Problem 12

Question

The joint probability density function $f$ of the pair $(X, Y)$ is given by $$ f(x, y)=K\left(3 x^{2}+8 x y\right) \quad \text { for } 0 \leq x \leq 1 \text { and } 0 \leq y \leq 2, $$ and $f(x, y)=0$ for all other values of $x$ and $y$. Here $K$ is some positive constant. a. Find $K$. b. Determine the probability $\mathrm{P}(2 X \leq Y)$.

Step-by-Step Solution

Verified

Answer

K = 1/10; P(2X ≤ Y) = 1/4.

1Step 1: Set up the equation to find K

To find the constant $K$, we must ensure that the integral of the joint probability density function over its entire range equals 1. Since $f(x, y)$ is defined for $0 \leq x \leq 1$ and $0 \leq y \leq 2$, we need to integrate $f(x, y)$ over this region: \[ \int_{0}^{1} \int_{0}^{2} K(3x^2 + 8xy) \, dy \, dx = 1. \]

2Step 2: Evaluate the inner integral with respect to y

First, we compute the inner integral over $y$: \[ \int_{0}^{2} (3x^2 + 8xy) \, dy = \left[ 3x^2 y + 4xy^2 \right]_{0}^{2} = 6x^2 + 16x. \]

3Step 3: Evaluate the outer integral with respect to x

Next, we substitute the result from Step 2 into the outer integral: \[ \int_{0}^{1} K(6x^2 + 16x) \, dx. \] Calculating this gives: \[ K \left[ 2x^3 + 8x^2 \right]_{0}^{1} = K(2 + 8) = 10K. \]

4Step 4: Solve for K

Setting the result of the outer integral equal to 1 to solve for $K$: \[ 10K = 1 \quad \Rightarrow \quad K = \frac{1}{10}. \]

5Step 5: Set up the probability equation for 2X ≤ Y

For the probability $P(2X \leq Y)$, substitute the condition into the density function. The new limits for $y$ are $y \geq 2x$, and still $y \leq 2$. So we integrate over this region: \[ P(2X \leq Y) = \int_{0}^{1} \int_{2x}^{2} \frac{1}{10}(3x^2 + 8xy) \, dy \, dx. \]

6Step 6: Evaluate the inner integral with updated limits

The inner integral with respect to $y$ is computed as follows: \[ \int_{2x}^{2} (3x^2 + 8xy) \, dy = \left[ 3x^2 y + 4xy^2 \right]_{2x}^{2} = 6x^2 + 16x - (6x^3 + 16x^3) = 6x^2 + 16x - 22x^3. \]

7Step 7: Evaluate the final outer integral with respect to x

Finally, we solve the outer integral: \[ \int_{0}^{1} \frac{1}{10} (6x^2 + 16x - 22x^3) \, dx. \] This computes to: \[ \frac{1}{10} \left[ 2x^3 + 8x^2 - \frac{22}{4}x^4 \right]_{0}^{1} = \frac{1}{10}(2 + 8 - \frac{11}{2}) = \frac{1}{10}(\frac{5}{2}) = \frac{1}{4}. \]

Key Concepts

ProbabilityProbability Density FunctionIntegral Calculus

Probability

Probability is the mathematical concept that measures the likelihood of an event happening.

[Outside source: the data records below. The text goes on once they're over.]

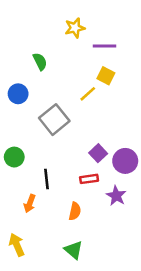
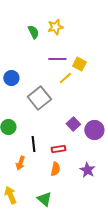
purple line: (105, 46) -> (57, 59), moved
green semicircle: (40, 62) -> (33, 32), moved
red rectangle: (89, 179) -> (58, 149), moved
purple star: (116, 196) -> (87, 170), moved
green triangle: (74, 250) -> (44, 199), moved

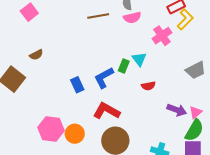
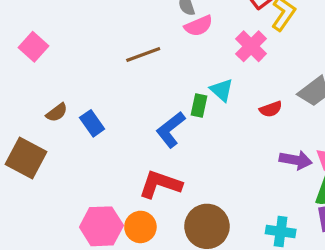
brown line: (98, 16) -> (143, 55), moved
blue rectangle: (77, 85) -> (92, 123), moved
red semicircle: (148, 86) -> (271, 109), moved
red L-shape: (106, 111) -> (160, 184), moved

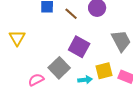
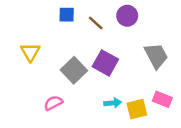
gray square: (59, 68) -> (74, 70), moved
yellow square: (104, 71) -> (137, 109), moved

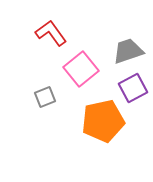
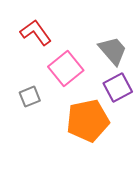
gray trapezoid: (128, 51) -> (113, 51), turned 68

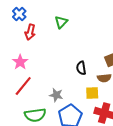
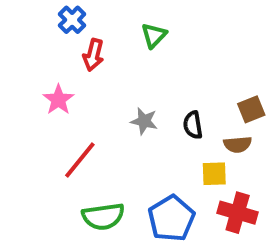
pink star: (20, 62) -> (58, 100), moved
gray star: (56, 95) -> (144, 121), moved

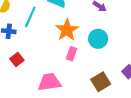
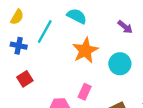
pink rectangle: (72, 54) -> (85, 92), moved

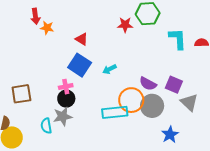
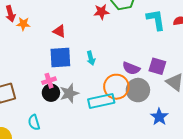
blue square: (80, 65) -> (60, 57), turned -30
cyan arrow: (109, 69) -> (91, 58), turned -72
gray star: (63, 116) -> (69, 93), moved

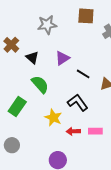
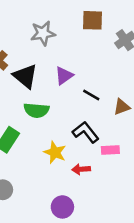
black triangle: (32, 58) -> (25, 76), size x1.5
green semicircle: (40, 84) -> (36, 110), turned 138
pink rectangle: (95, 131) -> (110, 150), moved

To express it numerically, probability ranges from 0 to 1. A probability of 0 means the event cannot happen, while 1 indicates certainty. If we visualize the probability range as a scale, 0.5 would mean the event is as likely to happen as not, providing a fair level of uncertainty. When dealing with continuous variables, such as in the problem, we move from simple probability to more complex concepts like density functions.

Understanding Variances: Probabilities help in measuring how varied outcomes can be in events.
Additive Law: The total probability of all possible outcomes in a situation always adds up to 1.

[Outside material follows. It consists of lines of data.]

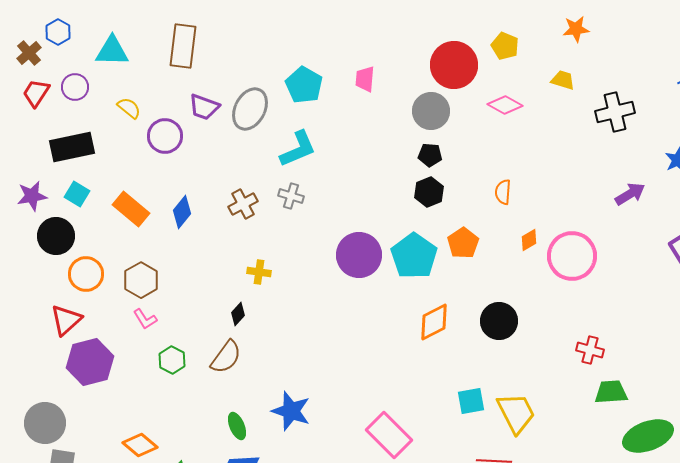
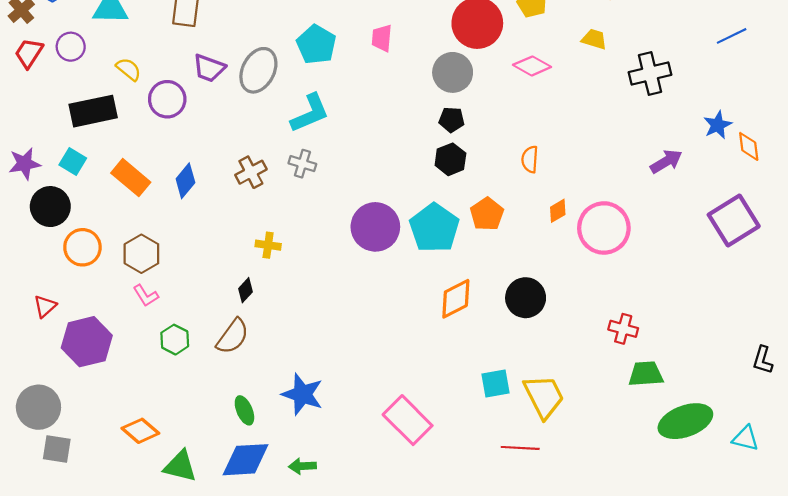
black rectangle: (72, 147) -> (93, 111), moved
red triangle: (66, 320) -> (45, 306), moved, size x0.7

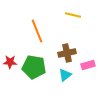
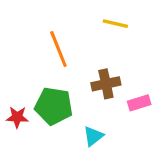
red star: (10, 62) -> (17, 117), moved
cyan triangle: (65, 75) -> (93, 136), moved

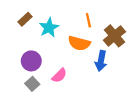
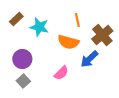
cyan star: (49, 28) -> (39, 27), turned -30
blue arrow: (101, 61) -> (89, 59), turned 36
pink semicircle: (59, 75) -> (61, 73), moved

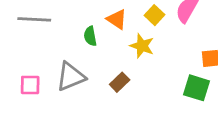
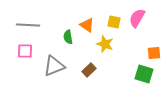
yellow square: (155, 15) -> (114, 22), turned -32
pink square: (30, 85) -> (25, 51), moved

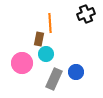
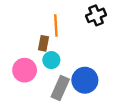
blue circle: (76, 72) -> (85, 80), size x1.5

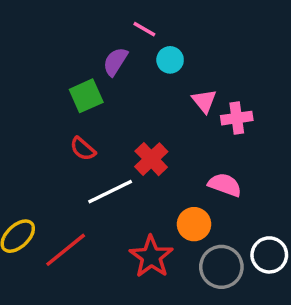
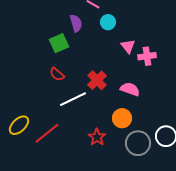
purple semicircle: (115, 62) -> (76, 23), turned 132
pink semicircle: (225, 185) -> (130, 89), moved
red star: (151, 257) -> (97, 137), size x0.7

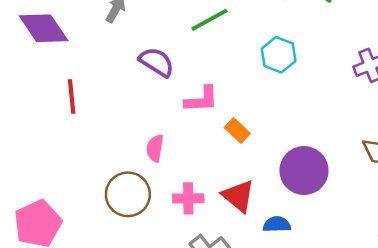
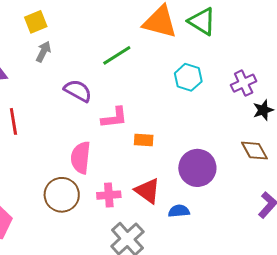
cyan hexagon: (279, 55) -> (188, 77), moved
orange rectangle: (237, 130) -> (144, 140), turned -36
pink semicircle: (155, 148) -> (81, 158), size x1.5

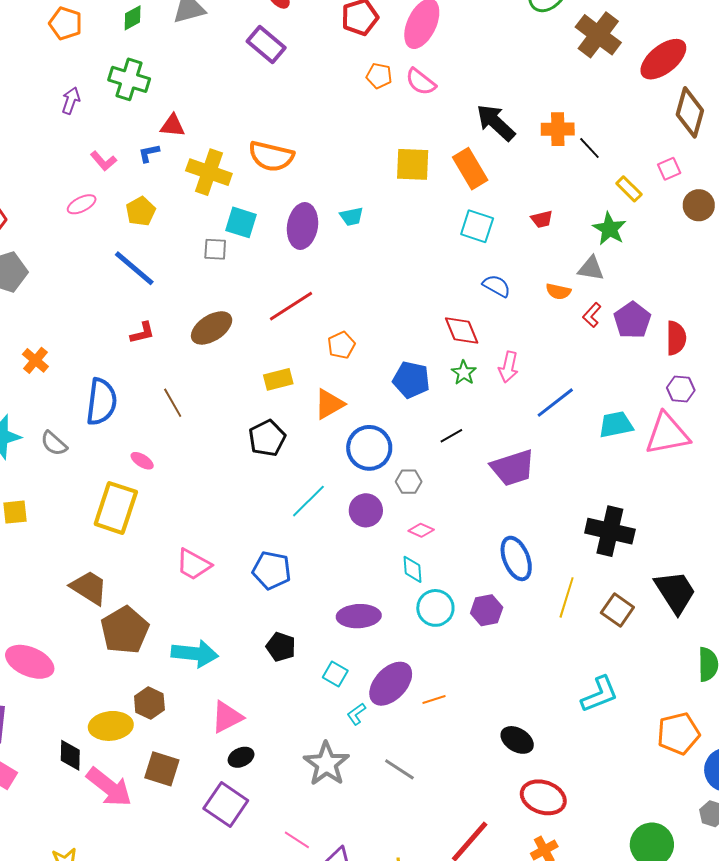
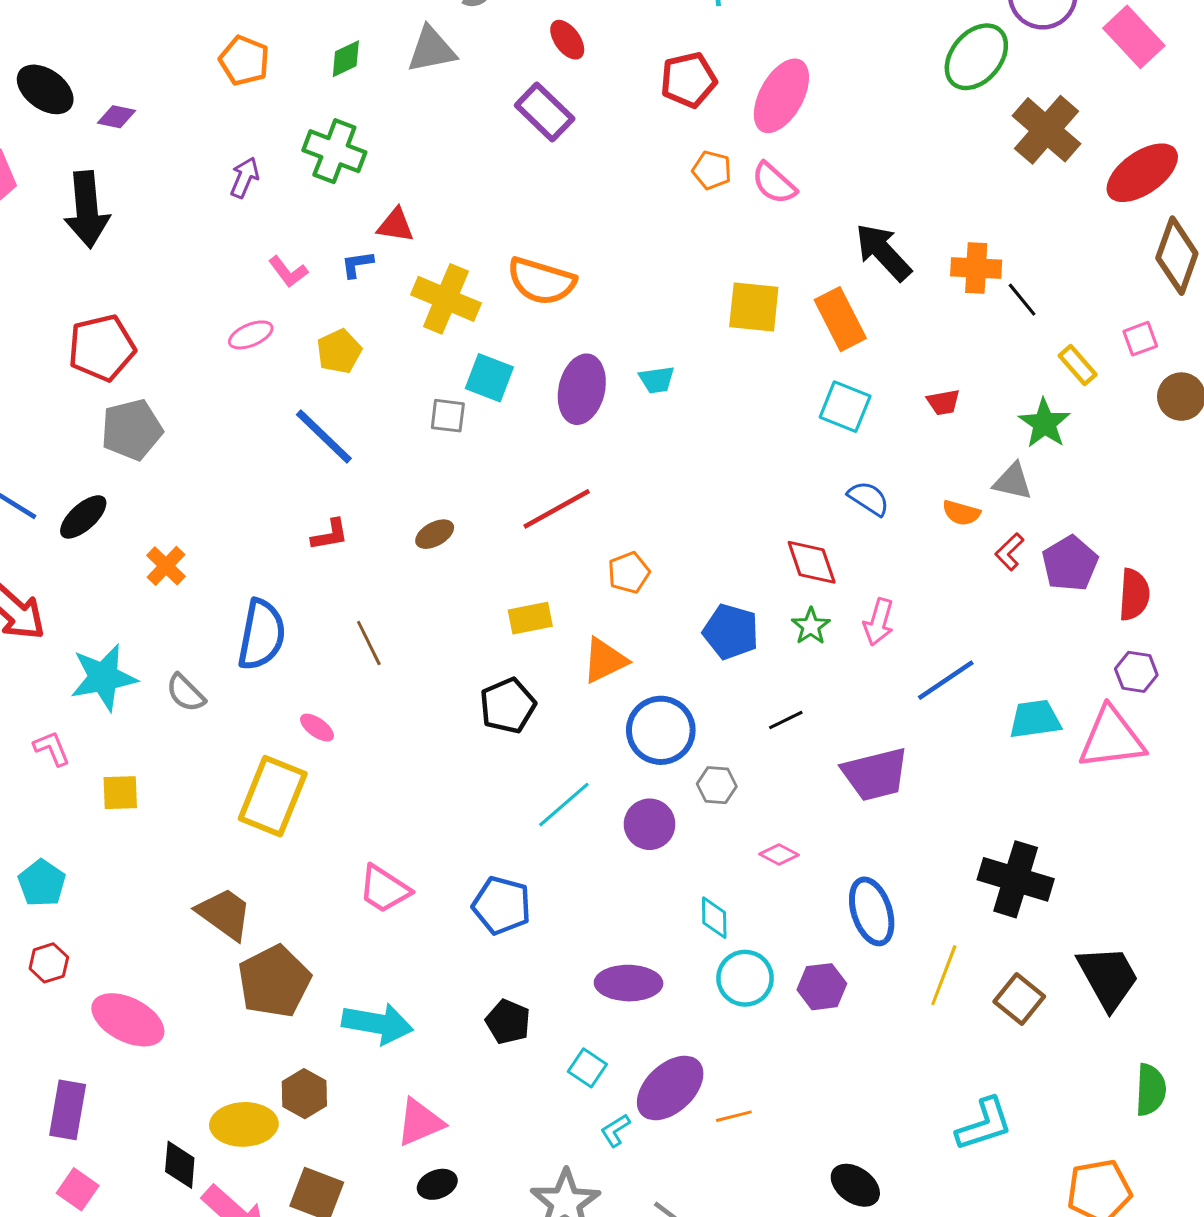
brown ellipse: (212, 328) -> (435, 534), size x0.6
pink diamond: (421, 530) -> (779, 854), moved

Differentiating between discrete and continuous outcomes is key in higher probability topics. Continuous outcomes often require advanced mathematics, like calculus, to accurately model events, unlike their discrete counterparts.

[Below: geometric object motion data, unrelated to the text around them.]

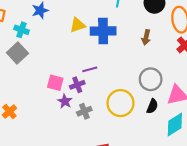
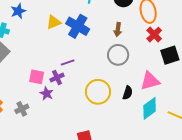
blue cross: (103, 31) -> (78, 26), turned 35
gray circle: (151, 79) -> (118, 55), moved
gray cross: (84, 111) -> (22, 109), moved

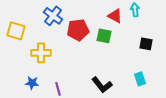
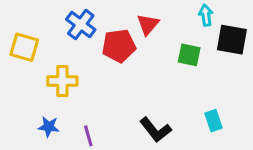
red triangle: (115, 16) -> (148, 24), moved, turned 42
green square: (104, 36) -> (189, 55), moved
black square: (146, 44) -> (232, 40), moved, size x1.5

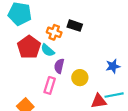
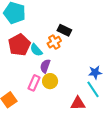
orange cross: (54, 32) -> (54, 42), moved, turned 32
yellow circle: (80, 78) -> (50, 81), moved
cyan line: (114, 95) -> (93, 89), moved, turned 60

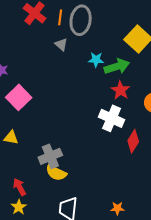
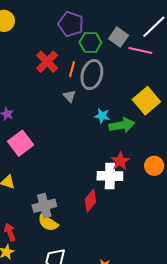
red star: (120, 90) -> (120, 161), moved
white cross: (112, 118) -> (110, 176), turned -30
red diamond: (133, 141) -> (90, 201), moved

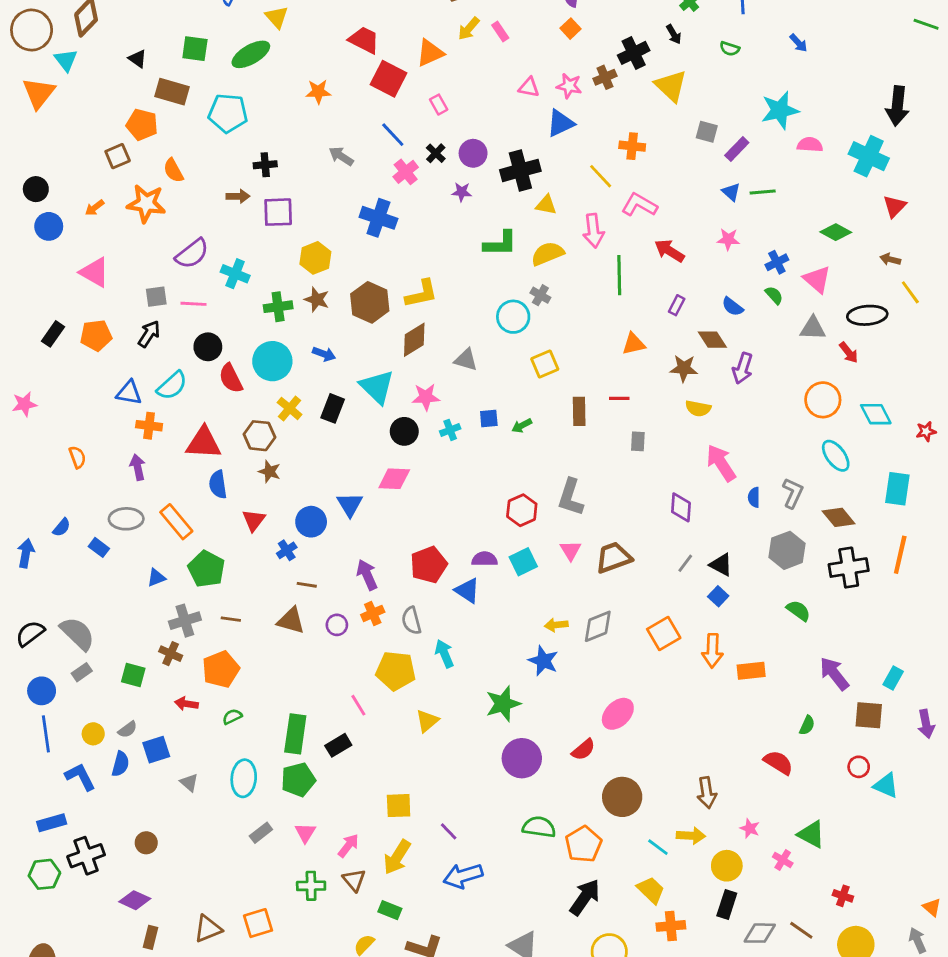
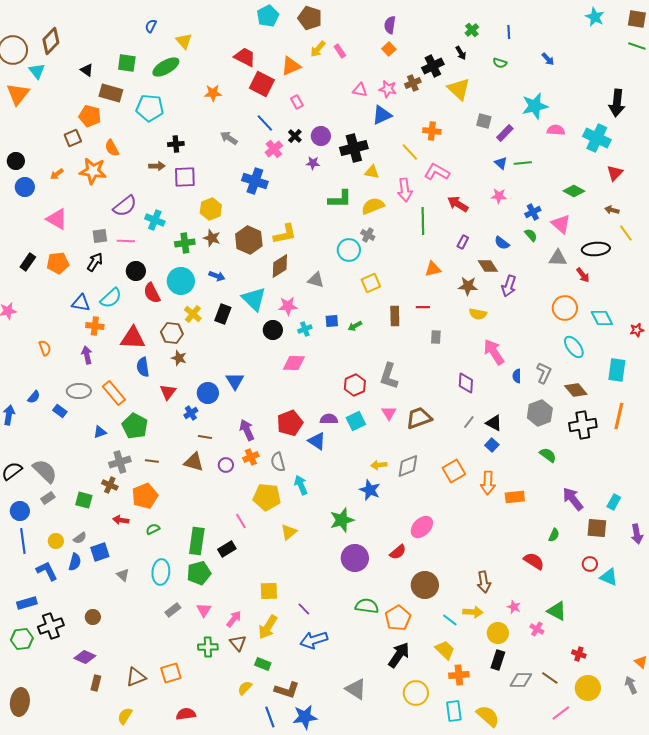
pink diamond: (394, 479) -> (294, 363), moved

Probability Density Function

A probability density function (PDF) is a core part of statistics that describes the likelihood of a continuous random variable. With continuous data, possible outcomes occupy an infinite number of points within a range. The joint probability density function, like the one in the exercise, deals with two random variables, giving a picture of how likely particular pairs of outcomes are.
Key points about PDFs:

PDFs must be non-negative, ensuring that they don't imply negative likelihoods for outcomes.
The total area under the PDF curve equals 1, signifying all possibilities are accounted for.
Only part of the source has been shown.